WHAT YOU HAVE TO DO: Reproduce all records verbatim.

________________________________________

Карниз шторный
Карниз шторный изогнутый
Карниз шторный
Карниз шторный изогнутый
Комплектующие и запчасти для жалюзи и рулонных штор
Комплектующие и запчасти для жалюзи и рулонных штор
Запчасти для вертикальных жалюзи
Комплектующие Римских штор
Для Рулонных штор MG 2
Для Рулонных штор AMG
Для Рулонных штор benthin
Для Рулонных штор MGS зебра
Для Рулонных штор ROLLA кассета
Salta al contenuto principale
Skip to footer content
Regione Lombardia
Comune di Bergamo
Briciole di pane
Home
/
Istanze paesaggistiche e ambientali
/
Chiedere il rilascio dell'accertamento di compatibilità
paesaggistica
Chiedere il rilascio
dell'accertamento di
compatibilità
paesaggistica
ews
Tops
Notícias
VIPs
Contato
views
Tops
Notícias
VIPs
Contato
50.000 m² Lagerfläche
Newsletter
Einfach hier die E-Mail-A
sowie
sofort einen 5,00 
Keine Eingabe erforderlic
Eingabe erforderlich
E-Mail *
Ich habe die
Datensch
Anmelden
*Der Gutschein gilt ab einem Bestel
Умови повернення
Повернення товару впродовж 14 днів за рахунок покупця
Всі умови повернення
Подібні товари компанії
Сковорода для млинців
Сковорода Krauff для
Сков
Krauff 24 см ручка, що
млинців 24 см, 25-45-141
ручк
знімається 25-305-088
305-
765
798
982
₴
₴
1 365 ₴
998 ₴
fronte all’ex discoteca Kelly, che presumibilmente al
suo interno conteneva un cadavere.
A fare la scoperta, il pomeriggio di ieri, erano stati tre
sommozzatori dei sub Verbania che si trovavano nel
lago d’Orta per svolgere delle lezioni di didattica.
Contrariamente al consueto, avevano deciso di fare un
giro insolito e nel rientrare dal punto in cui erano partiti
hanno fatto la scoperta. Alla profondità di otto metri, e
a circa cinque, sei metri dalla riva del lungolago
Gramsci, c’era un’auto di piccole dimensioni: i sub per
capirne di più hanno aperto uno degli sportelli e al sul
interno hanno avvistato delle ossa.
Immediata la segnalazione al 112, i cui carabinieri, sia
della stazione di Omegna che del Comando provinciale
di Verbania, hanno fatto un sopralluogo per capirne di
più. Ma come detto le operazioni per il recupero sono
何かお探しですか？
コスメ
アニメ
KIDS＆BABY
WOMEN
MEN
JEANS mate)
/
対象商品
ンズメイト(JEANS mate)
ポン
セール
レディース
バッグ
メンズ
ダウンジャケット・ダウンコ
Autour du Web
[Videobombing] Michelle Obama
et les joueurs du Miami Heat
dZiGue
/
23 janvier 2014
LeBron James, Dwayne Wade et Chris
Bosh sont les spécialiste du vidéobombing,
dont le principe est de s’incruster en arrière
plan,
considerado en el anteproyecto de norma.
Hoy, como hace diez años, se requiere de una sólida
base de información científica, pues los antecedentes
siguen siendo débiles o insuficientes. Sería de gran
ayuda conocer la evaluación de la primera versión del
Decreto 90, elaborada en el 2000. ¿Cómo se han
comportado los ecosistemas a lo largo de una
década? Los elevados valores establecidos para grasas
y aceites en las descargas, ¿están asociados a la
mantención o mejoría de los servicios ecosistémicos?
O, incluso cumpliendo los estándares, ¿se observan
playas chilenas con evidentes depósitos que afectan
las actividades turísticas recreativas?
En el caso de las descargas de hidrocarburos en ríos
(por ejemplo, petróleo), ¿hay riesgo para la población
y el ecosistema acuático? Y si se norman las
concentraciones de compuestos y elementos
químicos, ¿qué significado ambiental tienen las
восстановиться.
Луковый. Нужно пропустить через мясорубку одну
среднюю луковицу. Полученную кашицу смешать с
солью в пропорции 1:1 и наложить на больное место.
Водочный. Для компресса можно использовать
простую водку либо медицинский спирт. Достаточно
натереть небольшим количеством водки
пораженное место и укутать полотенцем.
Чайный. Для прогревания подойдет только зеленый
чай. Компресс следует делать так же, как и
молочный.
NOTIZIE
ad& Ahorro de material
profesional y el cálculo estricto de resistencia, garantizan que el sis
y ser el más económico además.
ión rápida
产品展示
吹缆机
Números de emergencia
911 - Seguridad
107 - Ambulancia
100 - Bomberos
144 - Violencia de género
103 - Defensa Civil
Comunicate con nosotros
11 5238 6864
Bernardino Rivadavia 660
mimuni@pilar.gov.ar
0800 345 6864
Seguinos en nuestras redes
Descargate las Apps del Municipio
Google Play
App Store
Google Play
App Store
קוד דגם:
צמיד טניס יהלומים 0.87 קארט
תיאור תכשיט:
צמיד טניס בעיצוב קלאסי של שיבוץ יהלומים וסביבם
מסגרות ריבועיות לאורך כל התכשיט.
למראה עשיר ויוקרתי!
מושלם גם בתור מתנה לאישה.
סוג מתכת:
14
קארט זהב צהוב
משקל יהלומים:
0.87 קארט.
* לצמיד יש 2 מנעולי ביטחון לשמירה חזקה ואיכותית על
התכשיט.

________________________________________

RESPONSE TO THIS EXERCISE:
Карниз шторный
Карниз шторный изогнутый
Карниз шторный
Карниз шторный изогнутый
Комплектующие и запчасти для жалюзи и рулонных штор
Комплектующие и запчасти для жалюзи и рулонных штор
Запчасти для вертикальных жалюзи
Комплектующие Римских штор
Для Рулонных штор MG 2
Для Рулонных штор AMG
Для Рулонных штор benthin
Для Рулонных штор MGS зебра
Для Рулонных штор ROLLA кассета
Salta al contenuto principale
Skip to footer content
Regione Lombardia
Comune di Bergamo
Briciole di pane
Home
/
Istanze paesaggistiche e ambientali
/
Chiedere il rilascio dell'accertamento di compatibilità
paesaggistica
Chiedere il rilascio
dell'accertamento di
compatibilità
paesaggistica
ews
Tops
Notícias
VIPs
Contato
views
Tops
Notícias
VIPs
Contato
50.000 m² Lagerfläche
Newsletter
Einfach hier die E-Mail-A
sowie
sofort einen 5,00 
Keine Eingabe erforderlic
Eingabe erforderlich
E-Mail *
Ich habe die
Datensch
Anmelden
*Der Gutschein gilt ab einem Bestel
Умови повернення
Повернення товару впродовж 14 днів за рахунок покупця
Всі умови повернення
Подібні товари компанії
Сковорода для млинців
Сковорода Krauff для
Сков
Krauff 24 см ручка, що
млинців 24 см, 25-45-141
ручк
знімається 25-305-088
305-
765
798
982
₴
₴
1 365 ₴
998 ₴
fronte all’ex discoteca Kelly, che presumibilmente al
suo interno conteneva un cadavere.
A fare la scoperta, il pomeriggio di ieri, erano stati tre
sommozzatori dei sub Verbania che si trovavano nel
lago d’Orta per svolgere delle lezioni di didattica.
Contrariamente al consueto, avevano deciso di fare un
giro insolito e nel rientrare dal punto in cui erano partiti
hanno fatto la scoperta. Alla profondità di otto metri, e
a circa cinque, sei metri dalla riva del lungolago
Gramsci, c’era un’auto di piccole dimensioni: i sub per
capirne di più hanno aperto uno degli sportelli e al sul
interno hanno avvistato delle ossa.
Immediata la segnalazione al 112, i cui carabinieri, sia
della stazione di Omegna che del Comando provinciale
di Verbania, hanno fatto un sopralluogo per capirne di
più. Ma come detto le operazioni per il recupero sono
何かお探しですか？
コスメ
アニメ
KIDS＆BABY
WOMEN
MEN
JEANS mate)
/
対象商品
ンズメイト(JEANS mate)
ポン
セール
レディース
バッグ
メンズ
ダウンジャケット・ダウンコ
Autour du Web
[Videobombing] Michelle Obama
et les joueurs du Miami Heat
dZiGue
/
23 janvier 2014
LeBron James, Dwayne Wade et Chris
Bosh sont les spécialiste du vidéobombing,
dont le principe est de s’incruster en arrière
plan,
considerado en el anteproyecto de norma.
Hoy, como hace diez años, se requiere de una sólida
base de información científica, pues los antecedentes
siguen siendo débiles o insuficientes. Sería de gran
ayuda conocer la evaluación de la primera versión del
Decreto 90, elaborada en el 2000. ¿Cómo se han
comportado los ecosistemas a lo largo de una
década? Los elevados valores establecidos para grasas
y aceites en las descargas, ¿están asociados a la
mantención o mejoría de los servicios ecosistémicos?
O, incluso cumpliendo los estándares, ¿se observan
playas chilenas con evidentes depósitos que afectan
las actividades turísticas recreativas?
En el caso de las descargas de hidrocarburos en ríos
(por ejemplo, petróleo), ¿hay riesgo para la población
y el ecosistema acuático? Y si se norman las
concentraciones de compuestos y elementos
químicos, ¿qué significado ambiental tienen las
восстановиться.
Луковый. Нужно пропустить через мясорубку одну
среднюю луковицу. Полученную кашицу смешать с
солью в пропорции 1:1 и наложить на больное место.
Водочный. Для компресса можно использовать
простую водку либо медицинский спирт. Достаточно
натереть небольшим количеством водки
пораженное место и укутать полотенцем.
Чайный. Для прогревания подойдет только зеленый
чай. Компресс следует делать так же, как и
молочный.
NOTIZIE
ad& Ahorro de material
profesional y el cálculo estricto de resistencia, garantizan que el sis
y ser el más económico además.
ión rápida
产品展示
吹缆机
Números de emergencia
911 - Seguridad
107 - Ambulancia
100 - Bomberos
144 - Violencia de género
103 - Defensa Civil
Comunicate con nosotros
11 5238 6864
Bernardino Rivadavia 660
mimuni@pilar.gov.ar
0800 345 6864
Seguinos en nuestras redes
Descargate las Apps del Municipio
Google Play
App Store
Google Play
App Store
קוד דגם:
צמיד טניס יהלומים 0.87 קארט
תיאור תכשיט:
צמיד טניס בעיצוב קלאסי של שיבוץ יהלומים וסביבם
מסגרות ריבועיות לאורך כל התכשיט.
למראה עשיר ויוקרתי!
מושלם גם בתור מתנה לאישה.
סוג מתכת:
14
קארט זהב צהוב
משקל יהלומים:
0.87 קארט.
* לצמיד יש 2 מנעולי ביטחון לשמירה חזקה ואיכותית על
התכשיט.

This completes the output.